Palimpsestes métaphysiques

POLYPHILE.

Tous ces mots, ou défigurés par l’usage ou polis ou même forgés en vue de quelque construction mentale, nous pouvons nous représenter leur figure originelle. Les chimistes obtiennent des réactifs qui font paraître sur le papyrus ou sur le parchemin l’encre effacée. C’est à l’aide de ces réactifs qu’on lit les palimpsestes.

Si l’on appliquait un procédé analogue aux écrits des métaphysiciens, si l’on mettait en lumière le sens primitif et concret qui demeure invisible et présent sous le sens abstrait et nouveau, on trouverait des idées bien étranges et parfois peut-être instructives.
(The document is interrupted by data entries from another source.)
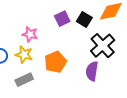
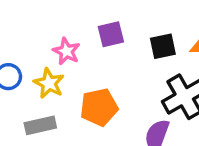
purple square: (62, 19) -> (111, 34), moved
black square: (84, 20) -> (163, 46), turned 35

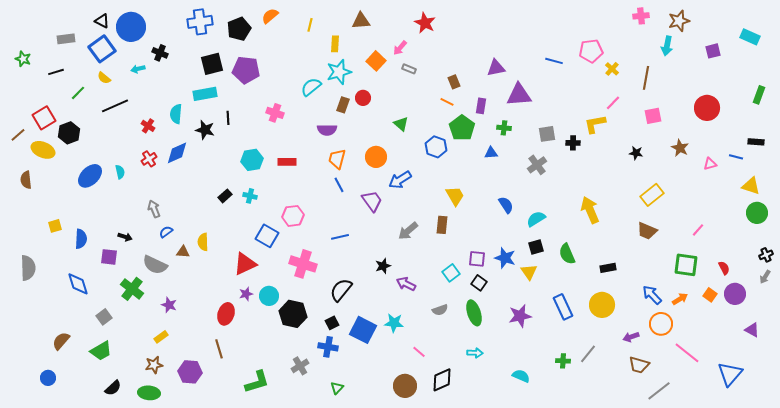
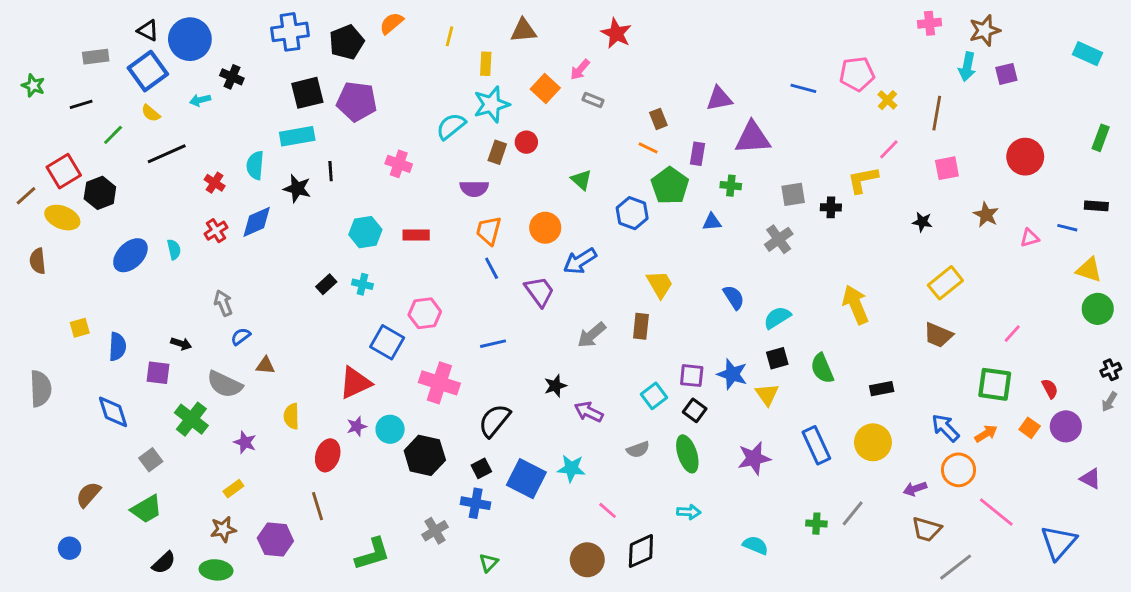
purple square: (713, 51) -> (1006, 74), moved
yellow semicircle: (203, 242) -> (291, 416), moved

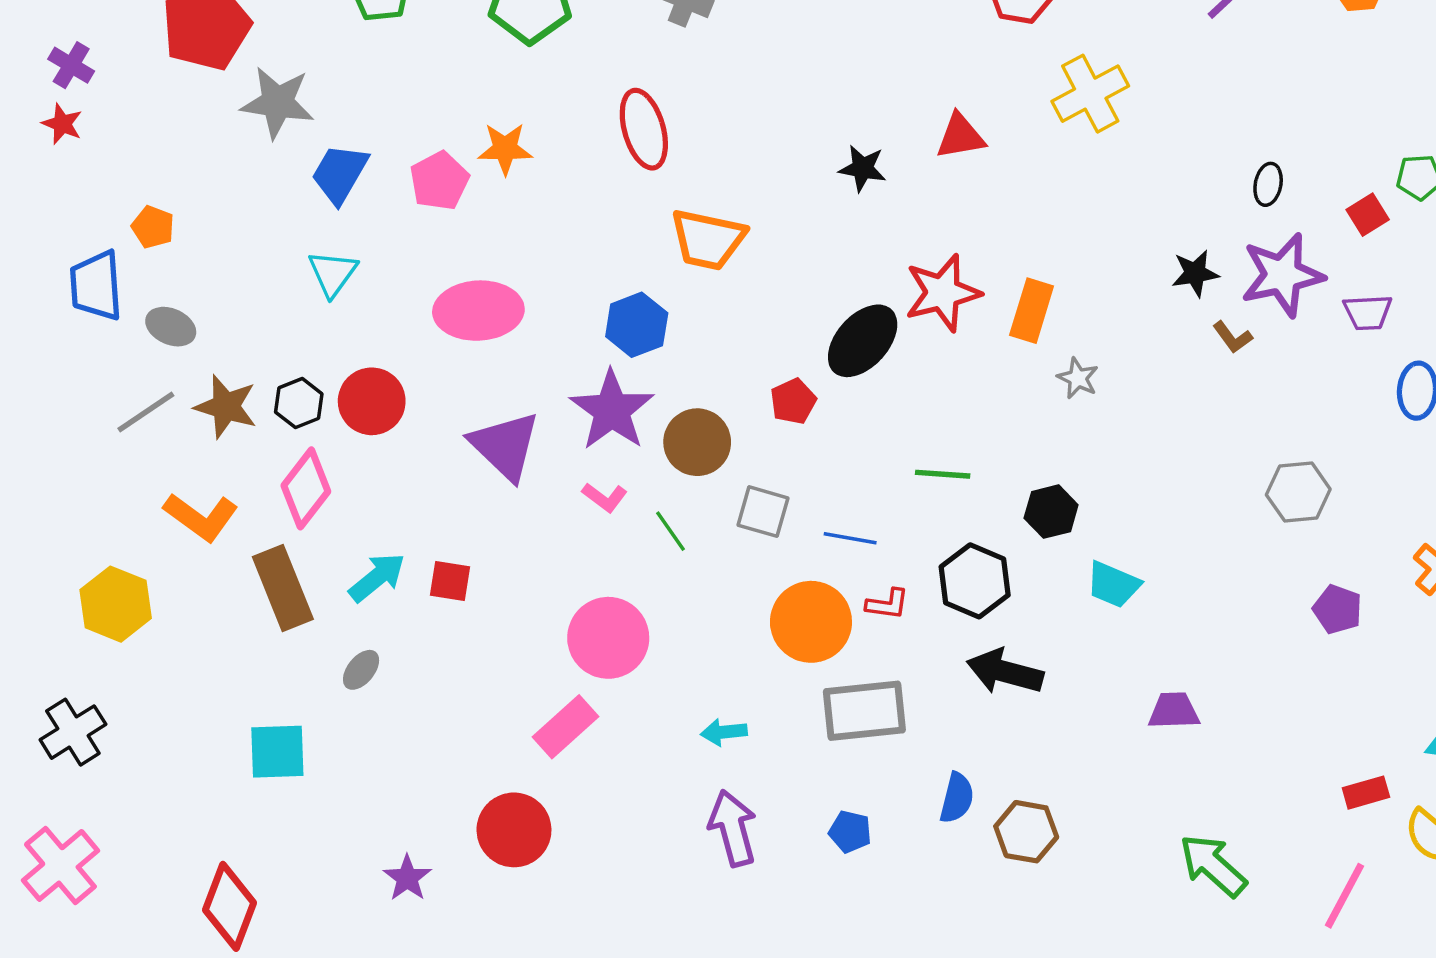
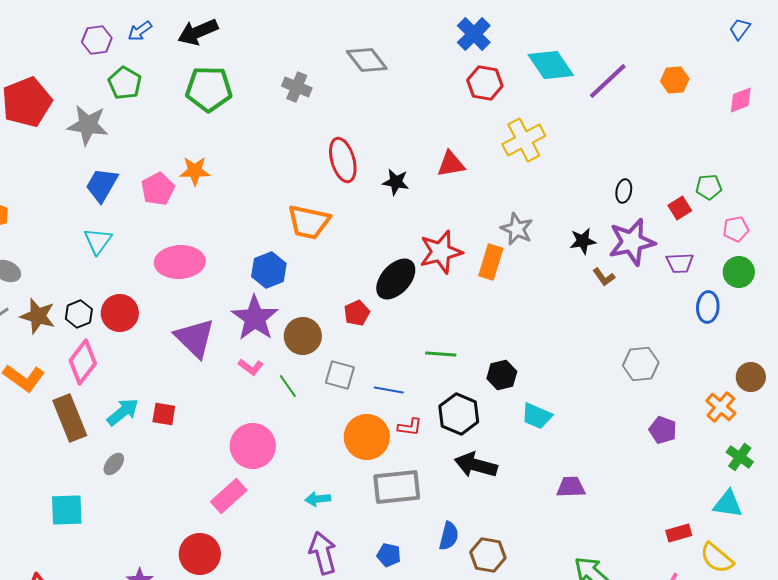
gray star: (277, 103) -> (88, 125), moved
red ellipse: (644, 129) -> (343, 160), moved
gray star: (1078, 378) -> (517, 229), moved, size x1.4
Essayons, si vous voulez, Ariste, de rendre la forme et la couleur, la vie première aux mots qui composent la phrase de mon petit Manuel : L’âme possède Dieu dans la mesure où elle participe de l’absolu.

En cette tentative, la grammaire comparée nous portera le même secours que le réactif chimique offre aux déchiffreurs de palimpsestes. Elle nous fera voir le sens que présentait cette dizaine de mots, non point sans doute à l’origine du langage, qui se perd dans les ombres du passé, mais du moins à une époque bien antérieure à tout souvenir historique.

Ame, Dieu, mesure , posséder, participer, peuvent être ramenés à leur signification aryenne. Absolu se laisse décomposer en ses éléments antiques. Or, en redonnant à ces mots leur jeune et clair visage, voici, sauf erreur, ce que nous obtenons : Le souffle est assis sur celui qui brille, au boisseau du don qu’il reçoit en ce qui est tout délié.

ARISTE

Pensez-vous, Polyphile, qu’il y ait de grandes conséquences à tirer de cela ?

Anatole France, Le Jardin d’Épicure, Paris, Calmann-Lévy, 1895, p. 257-259.